What is the overall goal of the dialect?
The Vector Dialect document discusses the vector abstractions that MLIR supports and tradeoffs. One of the layer that is missing in OSS atm is the Hardware Vector Ops (HWV) level. This proposal is for adding a new Targets/AVX512
Dialect that would directly model AVX512-specific intrinsics.
This proposal will allow trading off HW-specific vs generic abstractions in MLIR.
What is the first implementation milestone?
The first implementation milestone will consist of adding the dialect and implementing some basic operations (say rndscale
and `scalef). Like other intrinsics in the LLVM dialect, they would be very lightweight and represented as custom ops.
The Tablegen specification would resemble:
def LLVM_x86_avx512_mask_rndscale_ps_512 :
AVX512_IntrOp<"mask.rndscale.ps.512">,
Arguments<(ins LLVM_Type, LLVM_Type, LLVM_Type, LLVM_Type, LLVM_Type)>;
def LLVM_x86_avx512_mask_scalef_ps_512 :
AVX512_IntrOp<"mask.scalef.ps.512">,
Arguments<(ins LLVM_Type, LLVM_Type, LLVM_Type, LLVM_Type, LLVM_Type)>;
The LLVM dialect form would resemble:
llvm.func @LLVM_x86_avx512_mask_ps_512(%a: !llvm<"<16 x float>">,
%b: !llvm.i32,
%c: !llvm.i16) -> (!llvm<"<16 x float>">) {
%0 = "avx512.mask.rndscale.ps.512"(%a, %b, %a, %c, %b) :
(!llvm<"<16 x float>">, !llvm.i32, !llvm<"<16 x float>">, !llvm.i16, !llvm.i32) -> !llvm<"<16 x float>">
%1 = "avx512.mask.scalef.ps.512"(%a, %a, %a, %c, %b) :
(!llvm<"<16 x float>">, !llvm<"<16 x float>">, !llvm<"<16 x float>">, !llvm.i16, !llvm.i32) -> !llvm<"<16 x float>">
llvm.return %1: !llvm<"<16 x float>">
}
They would have a counterpart operation specified on MLIR 1-D vector types for the purpose of type checking and progressive lowering.
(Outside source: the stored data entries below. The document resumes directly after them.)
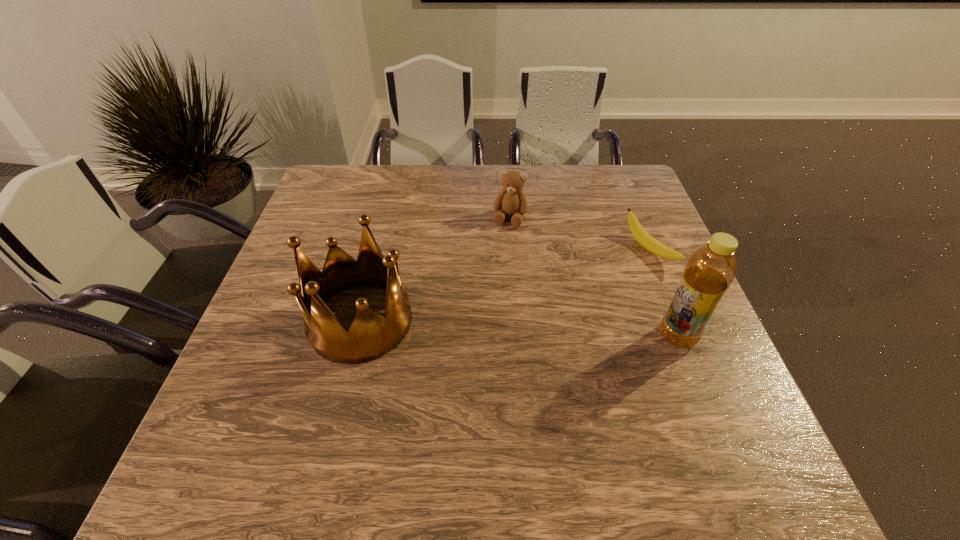 I want to click on free area in between the shortest object and the third shortest object, so click(x=505, y=285).

This screenshot has width=960, height=540. In order to click on free spot between the banana and the teddy bear in this screenshot , I will do `click(580, 234)`.

The height and width of the screenshot is (540, 960). In order to click on free space between the shortest object and the bottle in this screenshot , I will do point(663,293).

What are the coordinates of `unoccupied position between the third shortest object and the tallest object` in the screenshot? It's located at (518, 329).

Find the location of `object that is the second closest one to the leftmost object`. object that is the second closest one to the leftmost object is located at coordinates (710, 270).

Identify the location of object that is the second closest to the banana. (511, 200).

Where is `free point that satisfies the following two spatial constraints: 1. on the front side of the second tallest object; 2. on the right side of the bottle`? free point that satisfies the following two spatial constraints: 1. on the front side of the second tallest object; 2. on the right side of the bottle is located at coordinates (356, 336).

Find the location of a particular element. vacant position in the image that satisfies the following two spatial constraints: 1. on the back side of the banana; 2. on the left side of the tallest object is located at coordinates (643, 250).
For instance the Tablegen specification for MaskRndScaleOp would resemble:
def MaskRndScaleOp : AVX512_Op<"mask.rndscale", [NoSideEffect,
AllTypesMatch<["src", "a", "dst"]>]>,
// Supports vector<16xf32> and vector<8xf64>.
Arguments<(ins VectorOfLengthAndType<[16, 8], [F32, F64]>:$src,
I32:$k,
VectorOfLengthAndType<[16, 8], [F32, F64]>:$a,
AnyTypeOf<[I16, I8]>:$imm,
// TODO(ntv): figure rounding out (optional operand?).
I32:$rounding
)>,
Results<(outs VectorOfLengthAndType<[16, 8], [F32, F64]>:$dst)> {
let summary = "Masked roundscale op";
let description = [{
The mask.rndscale is an AVX512 specific op that can lower to the proper
`llvm::Intrinsic::x86_avx512_mask_rndscale_ps_512` or
`llvm::Intrinsic::x86_avx512_mask_rndscale_pd_512` instruction depending on
the type of MLIR vectors it is applied to.
From the Intel Intrinsics Guide:
================================
Round packed floating-point elements in `a` to the number of fraction bits
specified by `imm`, and store the results in `dst` using writemask `k`
(elements are copied from src when the corresponding mask bit is not set).
}];
// Fully specified by traits.
let verifier = ?;
let assemblyFormat =
// TODO(riverriddle, ntv): type($imm) should be dependent on type($dst).
"$src `,` $k `,` $a `,` $imm `,` $rounding attr-dict `:` type($dst) `,` type($imm)";
}
And the avx512 operation on MLIR vector types would resemble:
func @avx512_mask_rndscale(%a: vector<16xf32>, i32: i32, %i16: i16, %i8: i8) -> vector<16xf32>
{
%0 = avx512.mask.rndscale %a, %i32, %a, %i16, %i32 : vector<16xf32>, i16
return %0: vector<16xf32>
}
This is a good starting point to support mixed target-agnostic and target-specific lowering.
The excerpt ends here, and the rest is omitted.